The inspectors observed Seabrooks inspection activities to verify proper performance of the procedure. The inspectors also reviewed photographs, examination reports and chemical analysis of deposits to verify procedure implementation was effective for detection of leakage from the RPV and LHP nozzles and/or corrosion of the lower head.

The inspectors selected six penetration nozzles to evaluate the effectiveness of the visual (VT) examination to verify that the penetration intersection location could be fully accessed to reliably perform a 360 degree examination of the intersection region. The inspectors verified by observation and review of photographs that the RPV lower head was free of dirt, debris, insulation, significant oxidation and any material that could adversely affect viewing of all penetrations (360 degrees around the circumference of the nozzles) and the vessel head in its entirety. The inspectors observed boron deposits on the lower head and reviewed Seabrooks evaluation that the origin of the deposits was from a location above the lower head (cavity seal ring).

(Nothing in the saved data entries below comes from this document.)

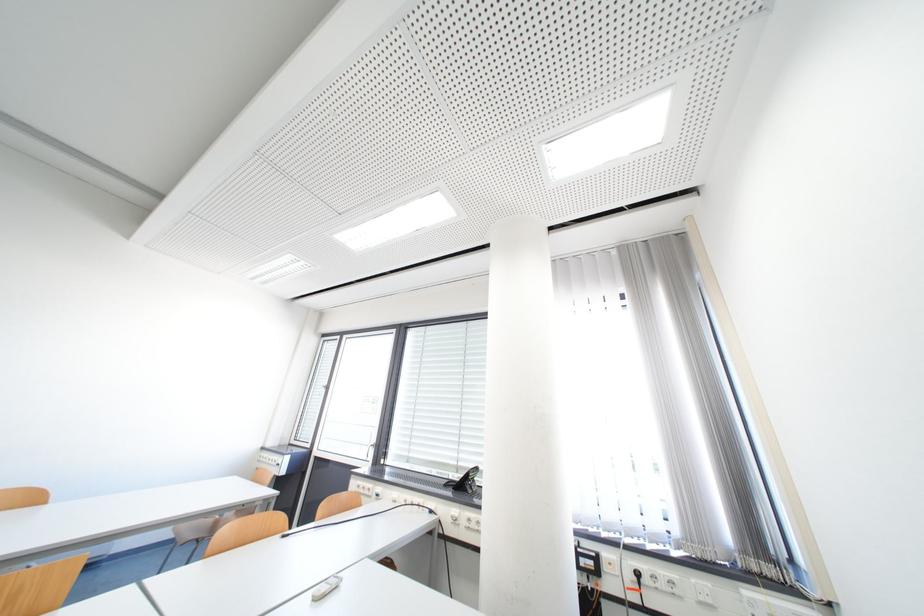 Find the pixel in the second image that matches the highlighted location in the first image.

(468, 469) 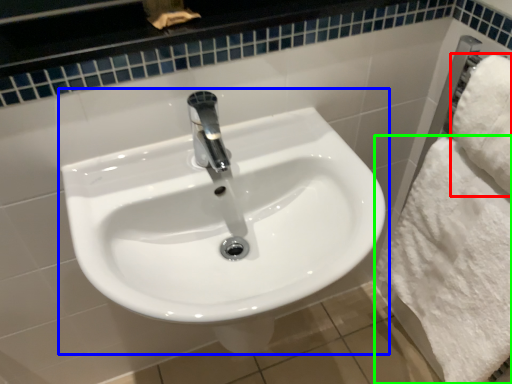 Question: Which is nearer to the bath towel (highlighted by a red box)? sink (highlighted by a blue box) or bath towel (highlighted by a green box).

Choices:
 (A) sink
 (B) bath towel

Answer: (B) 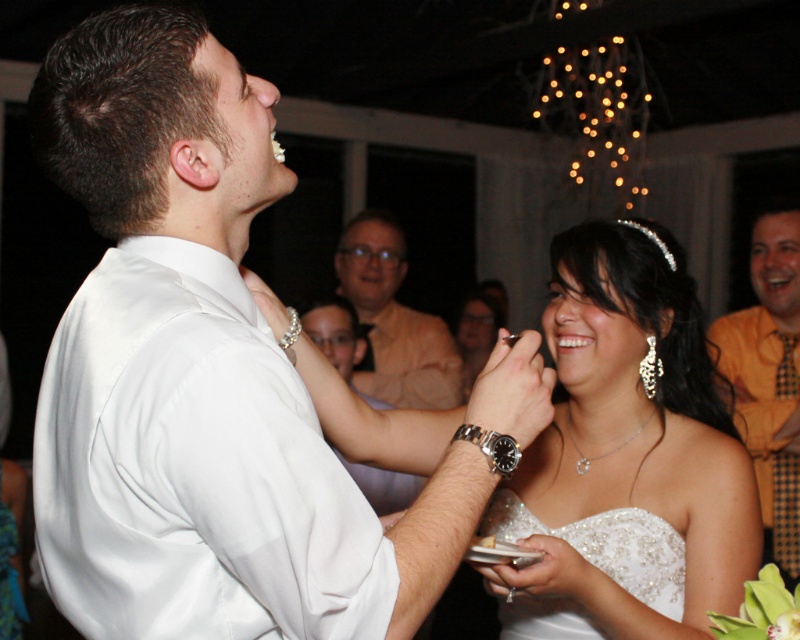 Question: Is white satin dress at center below white beaded dress at center?

Choices:
 (A) yes
 (B) no

Answer: (B)

Question: Is white satin dress at center to the left of pearl necklace at upper center from the viewer's perspective?

Choices:
 (A) no
 (B) yes

Answer: (B)

Question: Is orange textured shirt at right positioned at the back of matte beige shirt at center?

Choices:
 (A) yes
 (B) no

Answer: (B)

Question: Which point is farther to the camera?

Choices:
 (A) pearl necklace at upper center
 (B) matte beige shirt at center
 (C) orange textured shirt at right
 (D) white beaded dress at center

Answer: (B)

Question: Based on their relative distances, which object is farther from the matte beige shirt at center?

Choices:
 (A) white beaded dress at center
 (B) orange textured shirt at right

Answer: (A)

Question: Among these points, which one is nearest to the camera?

Choices:
 (A) (602, 237)
 (B) (674, 532)
 (C) (774, 381)
 (D) (458, 396)

Answer: (B) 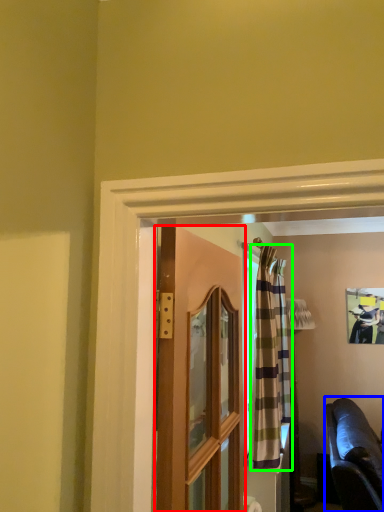 Question: Considering the real-world distances, which object is closest to door (highlighted by a red box)? studio couch (highlighted by a blue box) or curtain (highlighted by a green box).

Choices:
 (A) studio couch
 (B) curtain

Answer: (B) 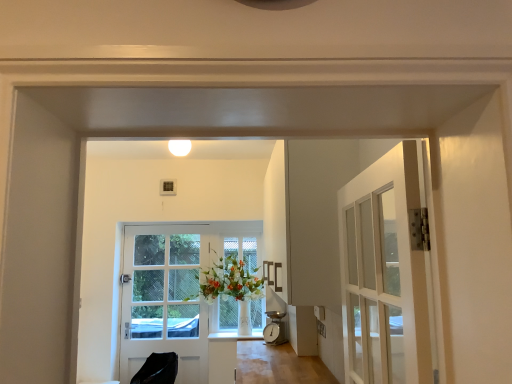 Question: Considering the positions of white glossy door at center and white matte light fixture at upper center in the image, is white glossy door at center taller or shorter than white matte light fixture at upper center?

Choices:
 (A) tall
 (B) short

Answer: (A)

Question: From a real-world perspective, is white glossy door at center above or below white matte light fixture at upper center?

Choices:
 (A) below
 (B) above

Answer: (A)

Question: Estimate the real-world distances between objects in this image. Which object is closer to the clear glass window at center?

Choices:
 (A) white matte light fixture at upper center
 (B) white glossy door at center
 (C) black leather chair at lower left

Answer: (B)

Question: Which is nearer to the black leather chair at lower left?

Choices:
 (A) white matte light fixture at upper center
 (B) white glossy door at center
 (C) clear glass window at center

Answer: (B) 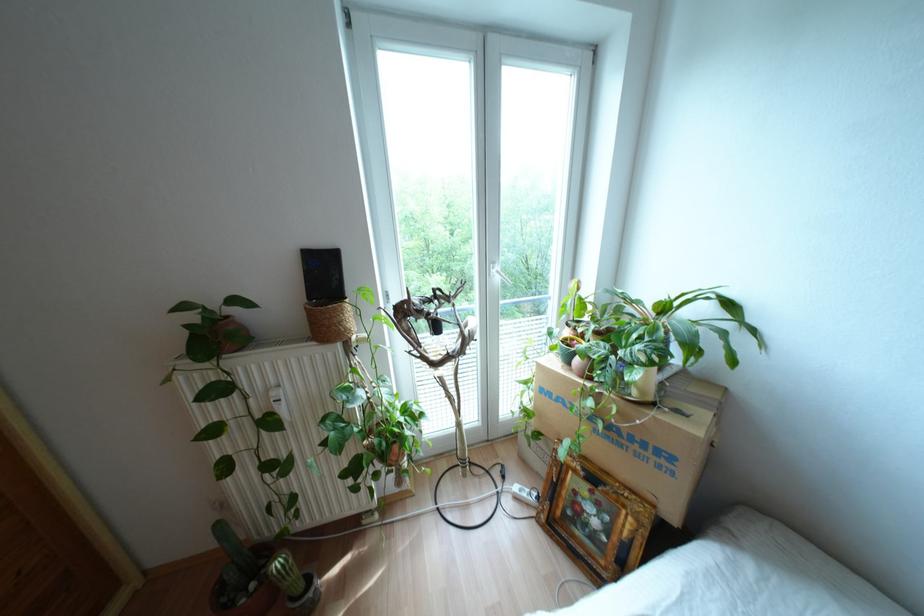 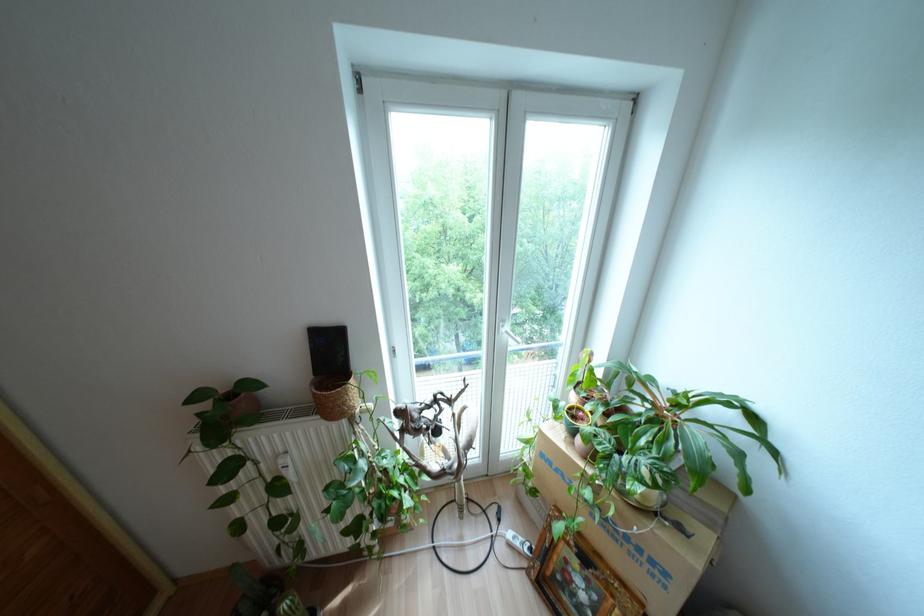 What movement of the cameraman would produce the second image?

The cameraman moved toward right, forward. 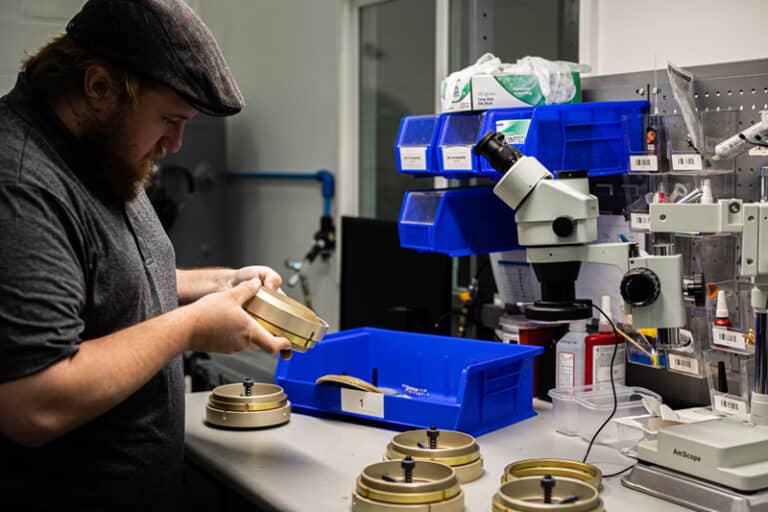 At what (x,y) coordinates should I click in order to perform the action: click on desk. Please return your answer as a coordinate pair (x, y). This screenshot has width=768, height=512. Looking at the image, I should click on (326, 454). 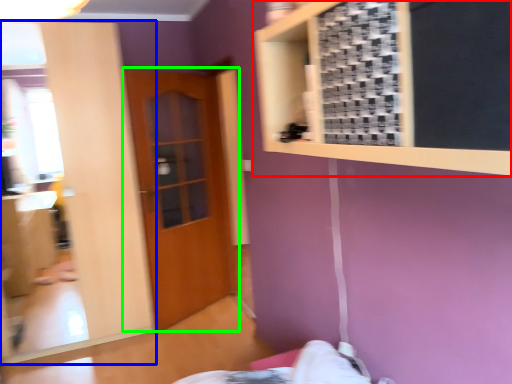 Question: Considering the real-world distances, which object is farthest from bulletin board (highlighted by a red box)? mirror (highlighted by a blue box) or door (highlighted by a green box)?

Choices:
 (A) mirror
 (B) door

Answer: (B) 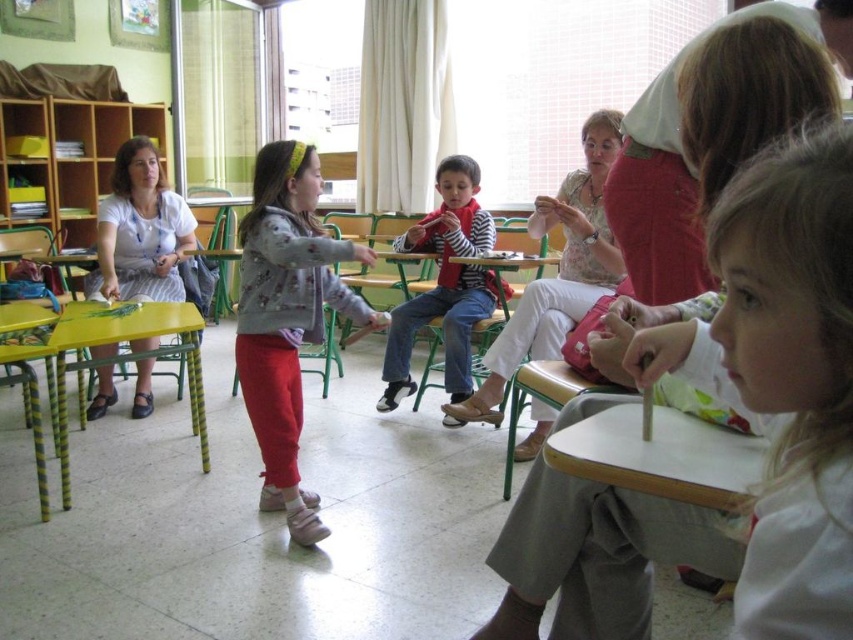 Question: Does fluffy gray sweater at center have a lesser width compared to striped cotton shirt at center?

Choices:
 (A) no
 (B) yes

Answer: (B)

Question: Which point is farther to the camera?

Choices:
 (A) fluffy gray sweater at center
 (B) striped cotton shirt at center

Answer: (B)

Question: Can you confirm if fluffy gray sweater at center is positioned to the left of striped cotton shirt at center?

Choices:
 (A) no
 (B) yes

Answer: (B)

Question: Among these objects, which one is nearest to the camera?

Choices:
 (A) fluffy gray sweater at center
 (B) striped cotton shirt at center

Answer: (A)

Question: Is fluffy gray sweater at center positioned in front of striped cotton shirt at center?

Choices:
 (A) yes
 (B) no

Answer: (A)

Question: Which point is farther from the camera taking this photo?

Choices:
 (A) (422, 236)
 (B) (252, 288)

Answer: (A) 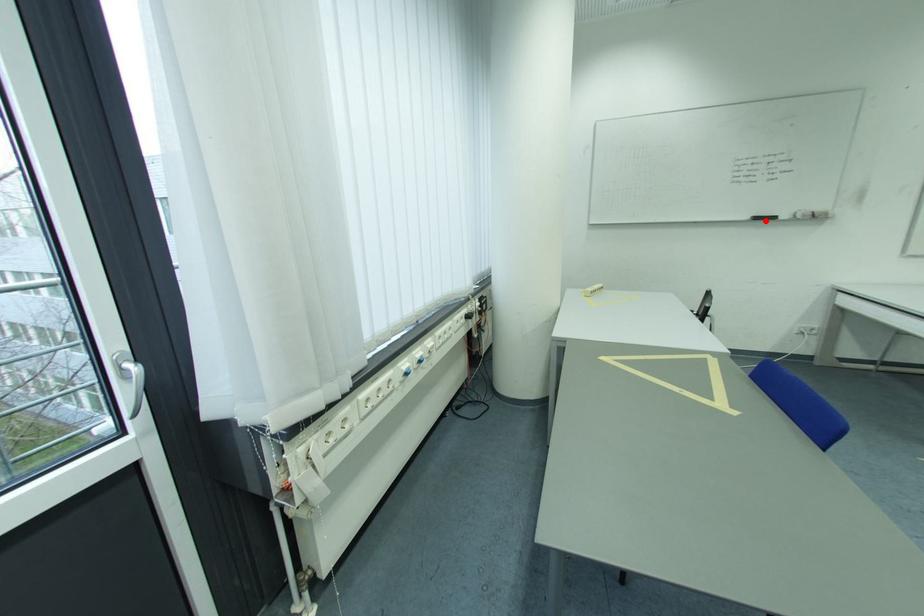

The inspectors verified that the procedure used for the inspection provided adequate guidance for the recording, evaluation and documentation of the disposition of discrepancies identified during the examination.

Reporting Requirements a.1. The examination was performed by qualified and knowledgeable personnel with certification to the American Society of Mechanical Engineers (ASME),Section XI, Level II and Level III for visual examiners. In addition, Level II and Level III examiners had received a minimum period of training in this type of inspection. The training included a review of the penetration drawings, inspection techniques and use of visual aids, effects of surface conditions on detecting and evaluating indications, industry experiences, lessons learned, inspection results and procedure requirements.

a.2. The examination was performed using adequate procedures. The procedure specified the extent of the inspections required, provided detailed documentation requirements and provided clear inspection standards and acceptance criteria on which personnel were trained.

a.3. The examination was adequate to identify, resolve, and disposition deficiencies.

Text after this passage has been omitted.